Live data stream from seas direct to you

A headline buried deep in the "Local" section in San Jose Mercury News which read "Sunnyvale-based Liquid Robotics' Wave Glider explores the seas" made for interesting reading. So, here is a small company born from curiosity of a few guys who just wanted to record whales in their natural habitat becoming a valley success story. Nothing new about that. There have been a few like them before. I will not even bother naming a few of these start-ups, preferring to leave that to the reader to search in the unlikely chance they cannot name a few without any aids.

The fact that these unmanned, self powered (solar + wave) little robots are capable of providing real time data about the waters they are in is pretty cool. And the fact that the company is opening up the data stream to outside world to use and create apps with it makes it even more cool.
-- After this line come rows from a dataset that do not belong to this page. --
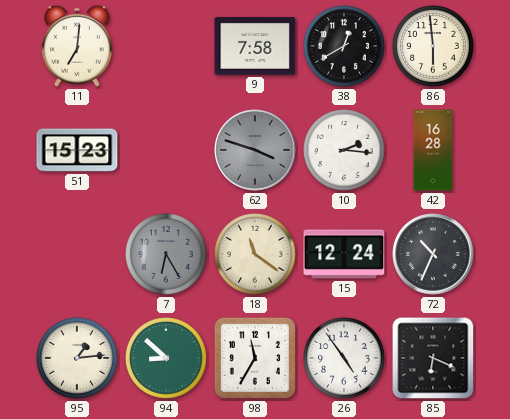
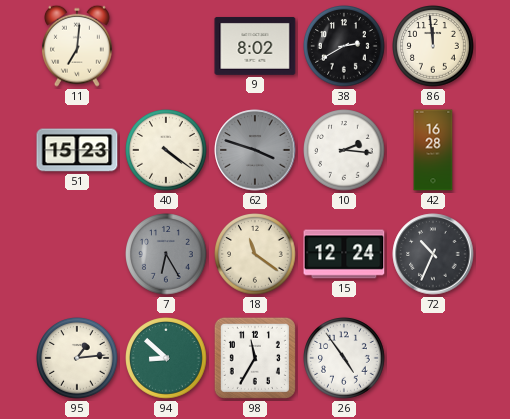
9: 7:58 -> 8:02
38: 12:40 -> 2:40
86: 5:59 -> 11:59
40: none -> 4:21
85: 6:19 -> none
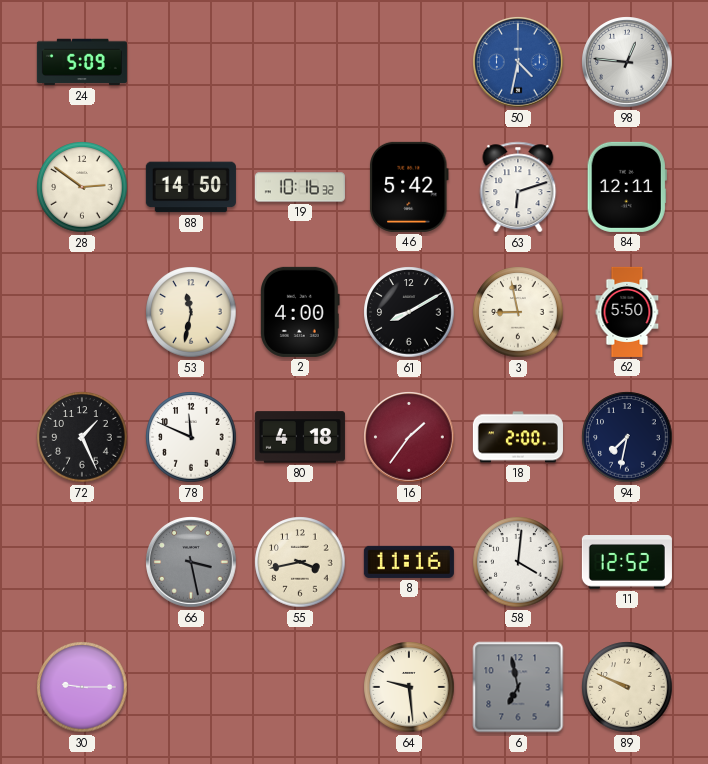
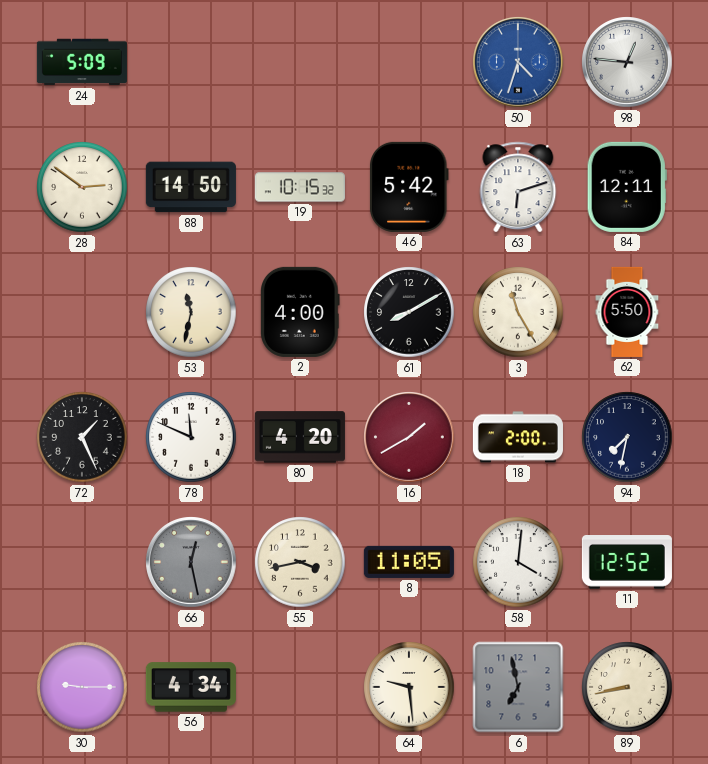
50: 4:32 -> 4:33
19: 10:16 -> 10:15
3: 8:58 -> 11:25
80: 4:18 -> 4:20
16: 1:36 -> 1:40
66: 3:28 -> 12:28
8: 11:16 -> 11:05
56: none -> 4:34
89: 9:49 -> 8:43
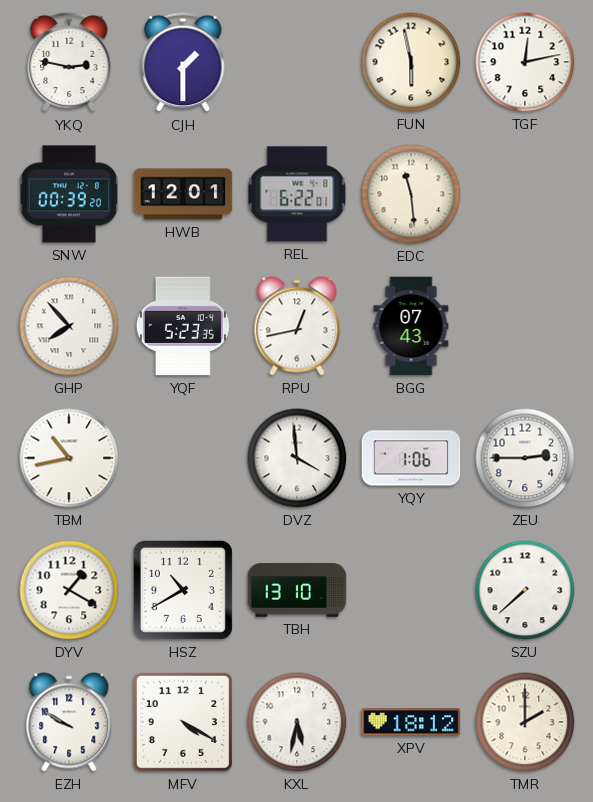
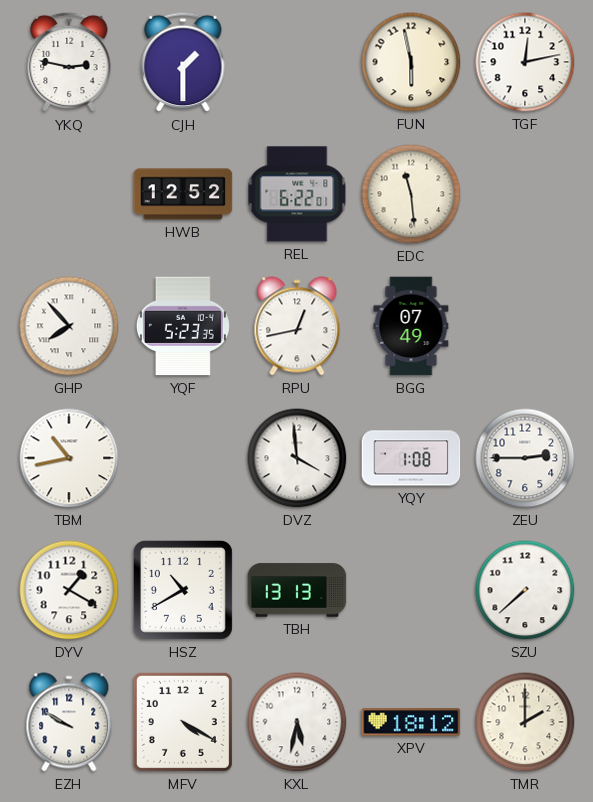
SNW: 00:39 -> none
HWB: 12:01 -> 12:52
BGG: 07:43 -> 07:49
YQY: 1:06 -> 1:08
TBH: 13:10 -> 13:13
So, if you have a burning desire to come up with a cool app for this data stream jump in.

From the article linked above:

In hopes of inspiring the global science community to get their innovative juices flowing as well, Liquid Robotics is wrapping up a grand challenge it launched in 2011. The Pacific Cross Challenge had four Wave Gliders travel together to Hawaii and then took separate routes across the Pacific Ocean, one pair arriving in Japan and the other in Australia.

The gliders were routed across regions that had never before been remotely surveyed. They continuously transmitted data on salinity and water temperature, waves, weather, fluorescence and dissolved oxygen.

The challenge for the science community was to figure out what to do with the data, which was made available online in near-real time.